AIM OF THE TASK: Using the records below, find every line that includes "pagina" and copy it.
───── DATA SHOWN
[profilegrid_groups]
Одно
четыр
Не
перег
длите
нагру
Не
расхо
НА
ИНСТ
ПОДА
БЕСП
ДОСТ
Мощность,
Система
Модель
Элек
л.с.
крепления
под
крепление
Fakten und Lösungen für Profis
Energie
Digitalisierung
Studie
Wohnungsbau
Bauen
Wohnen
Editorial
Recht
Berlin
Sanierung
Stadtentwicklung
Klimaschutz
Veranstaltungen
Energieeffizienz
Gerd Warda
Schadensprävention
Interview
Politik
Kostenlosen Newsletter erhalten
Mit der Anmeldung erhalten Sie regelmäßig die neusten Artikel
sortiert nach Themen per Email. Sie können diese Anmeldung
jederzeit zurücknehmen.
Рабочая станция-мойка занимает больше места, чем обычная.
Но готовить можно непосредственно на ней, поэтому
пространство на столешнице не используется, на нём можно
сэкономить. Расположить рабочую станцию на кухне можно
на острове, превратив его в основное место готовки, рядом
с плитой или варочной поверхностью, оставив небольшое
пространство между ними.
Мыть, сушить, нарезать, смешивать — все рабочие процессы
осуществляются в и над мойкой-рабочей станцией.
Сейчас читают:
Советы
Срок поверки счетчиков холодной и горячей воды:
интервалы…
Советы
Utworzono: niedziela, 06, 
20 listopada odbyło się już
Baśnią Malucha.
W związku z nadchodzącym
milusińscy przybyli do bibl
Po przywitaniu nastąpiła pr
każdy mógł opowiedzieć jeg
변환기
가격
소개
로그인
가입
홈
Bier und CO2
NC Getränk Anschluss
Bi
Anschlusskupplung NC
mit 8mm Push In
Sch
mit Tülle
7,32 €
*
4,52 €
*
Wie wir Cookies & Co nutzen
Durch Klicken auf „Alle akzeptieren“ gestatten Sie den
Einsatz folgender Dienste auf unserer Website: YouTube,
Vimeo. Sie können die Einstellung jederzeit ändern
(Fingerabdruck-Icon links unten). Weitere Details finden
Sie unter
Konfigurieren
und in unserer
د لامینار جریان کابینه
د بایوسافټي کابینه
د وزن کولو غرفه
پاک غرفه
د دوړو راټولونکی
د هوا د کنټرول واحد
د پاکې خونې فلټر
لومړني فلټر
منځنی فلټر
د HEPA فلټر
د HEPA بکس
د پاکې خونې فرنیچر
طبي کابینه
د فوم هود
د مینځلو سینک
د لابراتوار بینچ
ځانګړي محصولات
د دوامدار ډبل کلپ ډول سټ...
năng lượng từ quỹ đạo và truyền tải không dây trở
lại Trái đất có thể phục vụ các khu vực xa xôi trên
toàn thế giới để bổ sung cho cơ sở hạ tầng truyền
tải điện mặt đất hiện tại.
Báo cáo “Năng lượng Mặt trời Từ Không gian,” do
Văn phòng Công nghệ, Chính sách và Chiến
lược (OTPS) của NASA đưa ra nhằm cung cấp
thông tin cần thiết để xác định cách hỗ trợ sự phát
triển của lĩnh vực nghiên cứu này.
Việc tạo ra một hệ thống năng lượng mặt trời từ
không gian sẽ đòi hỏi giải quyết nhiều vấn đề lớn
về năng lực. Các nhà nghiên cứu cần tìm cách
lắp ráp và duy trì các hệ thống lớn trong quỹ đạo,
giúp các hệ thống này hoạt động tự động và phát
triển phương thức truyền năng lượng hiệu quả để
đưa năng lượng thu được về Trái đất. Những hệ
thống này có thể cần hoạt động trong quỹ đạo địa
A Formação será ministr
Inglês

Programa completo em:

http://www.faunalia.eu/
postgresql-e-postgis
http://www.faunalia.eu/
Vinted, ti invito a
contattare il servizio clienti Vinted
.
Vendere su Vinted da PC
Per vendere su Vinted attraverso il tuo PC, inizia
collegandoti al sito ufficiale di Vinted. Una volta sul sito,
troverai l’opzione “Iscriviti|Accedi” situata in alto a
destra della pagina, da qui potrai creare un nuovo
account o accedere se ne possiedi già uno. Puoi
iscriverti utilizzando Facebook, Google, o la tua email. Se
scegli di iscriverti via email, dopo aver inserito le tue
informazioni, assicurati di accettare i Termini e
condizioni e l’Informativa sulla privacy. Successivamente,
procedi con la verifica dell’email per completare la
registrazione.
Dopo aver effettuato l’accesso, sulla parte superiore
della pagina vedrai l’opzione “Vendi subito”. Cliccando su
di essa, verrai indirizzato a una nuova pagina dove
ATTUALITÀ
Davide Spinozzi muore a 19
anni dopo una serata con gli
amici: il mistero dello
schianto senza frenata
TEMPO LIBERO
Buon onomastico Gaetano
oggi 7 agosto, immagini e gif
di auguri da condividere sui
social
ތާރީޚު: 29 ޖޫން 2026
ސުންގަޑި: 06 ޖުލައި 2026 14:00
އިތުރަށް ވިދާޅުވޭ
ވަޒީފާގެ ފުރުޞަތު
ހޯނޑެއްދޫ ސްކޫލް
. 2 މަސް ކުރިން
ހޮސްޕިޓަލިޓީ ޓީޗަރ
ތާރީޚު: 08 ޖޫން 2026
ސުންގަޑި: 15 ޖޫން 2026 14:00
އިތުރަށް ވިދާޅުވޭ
──────────
FINISHED TASK:
destra della pagina, da qui potrai creare un nuovo
della pagina vedrai l’opzione “Vendi subito”. Cliccando su
di essa, verrai indirizzato a una nuova pagina dove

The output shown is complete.